W zasadzie, gdyby nie formuła „Oto Słowo Boże”, być może nie zauważyliśmy przejścia między czytaniem i psalmem: tak bardzo współbrzmi ostatnie zdanie czytania („Dary łaski i wezwanie Boże są nieodwołalne”) z refrenem i trzecią zwrotką psalmu (Pan nie odrzuca ludu wybranego… Pan nie odpycha swojego ludu, i nie porzuca swojego dziedzictwa…). W interpretacji odejdźmy jednak od sensu dosłownego (historycznego), by przenieść to wspólne przesłanie czytania i psalmu na grunt ściśle chrześcijański; tutaj po raz drugi w tym tygodniu – po Uroczystości Wszystkich Świętych – przypomina się nam o wartości chrztu: „Chrzest [i jego pogłębienie, czyli bierzmowanie] opieczętowuje chrześcijanina niezatartym duchowym znamieniem (charakterem) jego przynależności do Chrystusa. Znamienia tego nie wymazuje żaden grzech, chociaż z powodu grzechu chrzest może nie przynosić owoców zbawienia. (…) Wierny, który zachowa pieczęć do końca, to znaczy pozostanie wierny obietnicom chrztu, będzie mógł odejść ze znakiem wiary, w wierze otrzymanej na chrzcie, w oczekiwaniu na uszczęśliwiające widzenie Boga, które jest wypełnieniem wiary, i w nadziei zmartwychwstania” (KKK 1272 i 1274).

 

Komentarz do Ewangelii

Trafił swój na swego: niby to oni Go śledzili (jak wczoraj), ale tak naprawdę to Jezus ich przejrzał, gdy zauważył, jak sobie pierwsze miejsca wybierali – i tutaj kończy się podobieństwo. Intencja Jezusa bowiem jest czysta: Jego wiedza o naszych sercach nie polega na podglądaniu ani przyłapywaniu, tylko na stwarzaniu szansy do zawrócenia ze złej drogi bądź utrzymania się na tej właściwej. Jeżeli więc już zagalopowaliśmy się w stronę poczucia dzikiej satysfakcji z tego, że Mistrz przechytrzył swoich oponentów, musimy z ironią uśmiechnąć się do siebie i pokornie wycofać; mentalność gry czy manipulacja to nie Jego styl i metoda.
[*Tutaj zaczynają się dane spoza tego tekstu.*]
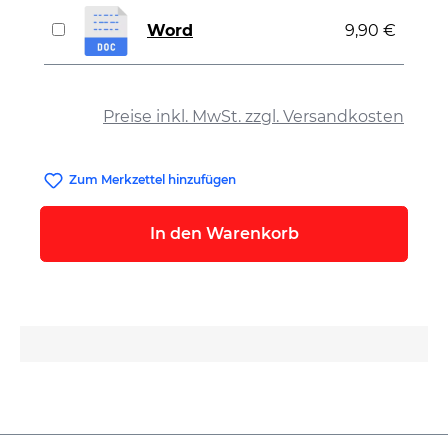
Word
9,90 €
auswählen
Preise inkl. MwSt. zzgl. Versandkosten
Zum Merkzettel hinzufügen
In den Warenkorb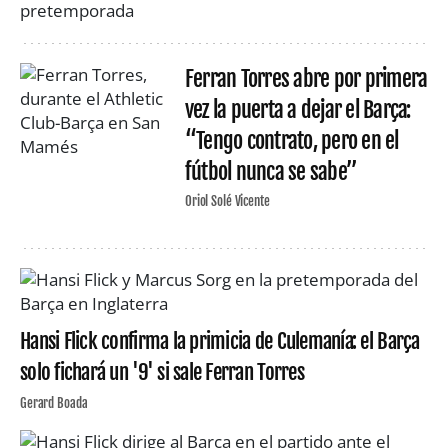
Ferran Torres abre por primera
vez la puerta a dejar el Barça:
“Tengo contrato, pero en el
fútbol nunca se sabe”
Oriol Solé Vicente
Hansi Flick confirma la primicia de Culemanía: el Barça
solo fichará un '9' si sale Ferran Torres
Gerard Boada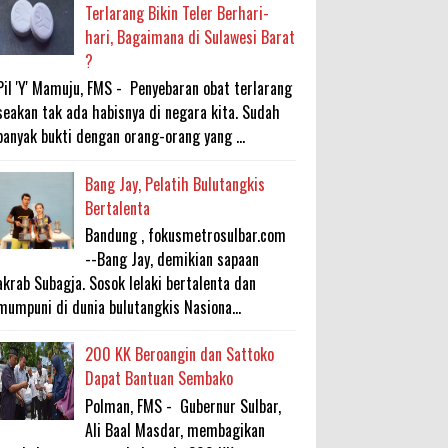
Terlarang Bikin Teler Berhari-
hari, Bagaimana di Sulawesi Barat
?
Pil 'Y' Mamuju, FMS - Penyebaran obat terlarang
seakan tak ada habisnya di negara kita. Sudah
banyak bukti dengan orang-orang yang ...
Bang Jay, Pelatih Bulutangkis
Bertalenta
Bandung , fokusmetrosulbar.com
--Bang Jay, demikian sapaan
akrab Subagja. Sosok lelaki bertalenta dan
mumpuni di dunia bulutangkis Nasiona...
200 KK Beroangin dan Sattoko
Dapat Bantuan Sembako
Polman, FMS - Gubernur Sulbar,
Ali Baal Masdar, membagikan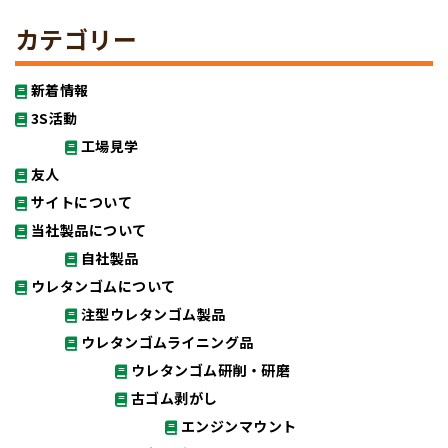
カテゴリー
新着情報
3S活動
工場見学
友人
サイトについて
当社製品について
自社製品
ウレタンゴムについて
注型ウレタンゴム製品
ウレタンゴムライニング品
ウレタンゴム研削・研磨
古ゴム剥がし
エンジンマウント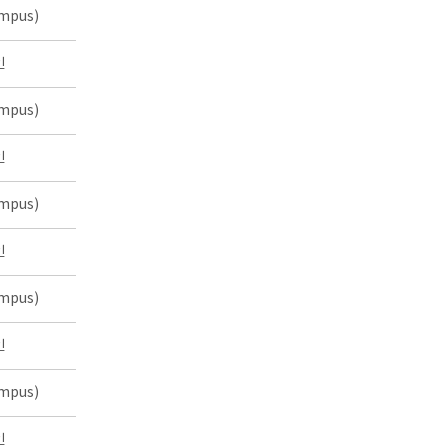
mpus)
인
mpus)
인
mpus)
인
mpus)
인
mpus)
인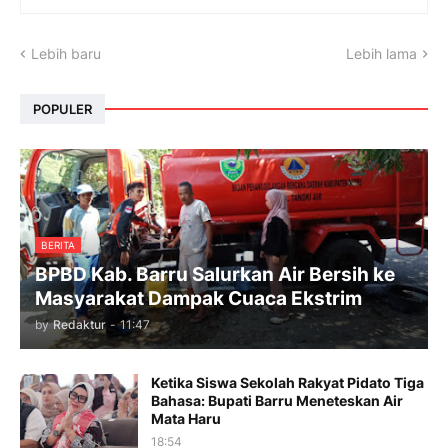
Lebih baru
Lebih lama
POPULER
BERITA
BPBD Kab. Barru Salurkan Air Bersih ke
Masyarakat Dampak Cuaca Ekstrim
by
Redaktur
-
11:47
Ketika Siswa Sekolah Rakyat Pidato Tiga
Bahasa: Bupati Barru Meneteskan Air
Mata Haru
18:54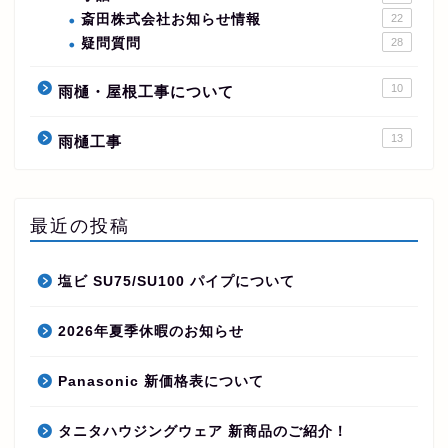
斎田株式会社お知らせ情報
22
疑問質問
28
10
雨樋・屋根工事について
13
雨樋工事
最近の投稿
塩ビ SU75/SU100 パイプについて
2026年夏季休暇のお知らせ
Panasonic 新価格表について
タニタハウジングウェア 新商品のご紹介！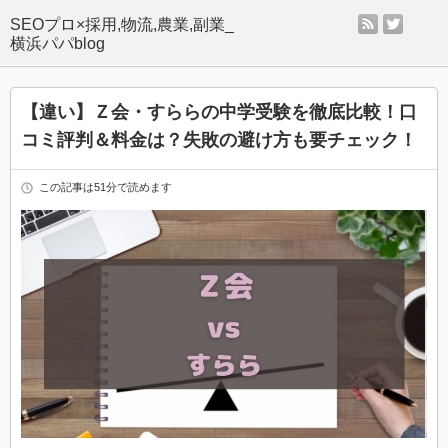
rss
twitter
SEOプロ×採用,物流,農業,副業_
横浜パパblog
【違い】Ｚ会・すららの中学受験を徹底比較！口
コミ評判＆料金は？失敗の避け方も要チェック！
この記事は51分で読めます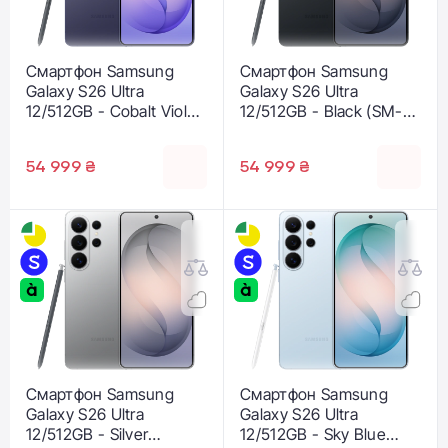
Смартфон Samsung
Смартфон Samsung
Galaxy S26 Ultra
Galaxy S26 Ultra
12/512GB - Cobalt Violet
12/512GB - Black (SM-
(SM-S948BZVG)
S948BZKG)
54 999 ₴
54 999 ₴
Смартфон Samsung
Смартфон Samsung
Galaxy S26 Ultra
Galaxy S26 Ultra
12/512GB - Silver
12/512GB - Sky Blue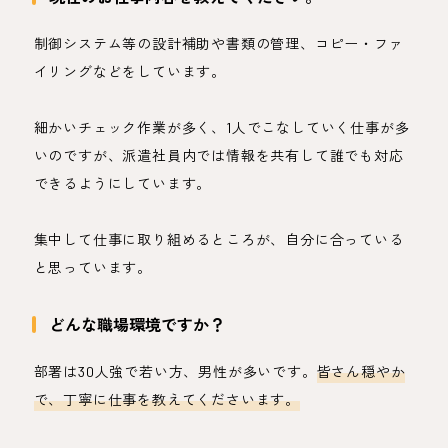
制御システム等の設計補助や書類の管理、コピー・ファ
イリングなどをしています。
細かいチェック作業が多く、1人でこなしていく仕事が多
いのですが、派遣社員内では情報を共有して誰でも対応
できるようにしています。
集中して仕事に取り組めるところが、自分に合っている
と思っています。
どんな職場環境ですか？
部署は30人強で若い方、男性が多いです。
皆さん穏やか
で、丁寧に仕事を教えてくださいます。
Teraz możemy odpowiednio odczytać Jego przypowieść, i to w dwojaki sposób: jako proroctwo i jako przestrogę. Jest ona proroctwem, bo zapowiada ustąpienie pierwszego miejsca przez Żydów – poganom. Jest także przestrogą, bo i jednym, i drugim – gdy wydaje się im, że znajdują się na boskim piedestale – zagraża zarozumiałość: „Przed upadkiem pojawia się pycha, a przed potknięciem, duch wyniosłości” (Prz 16, 18).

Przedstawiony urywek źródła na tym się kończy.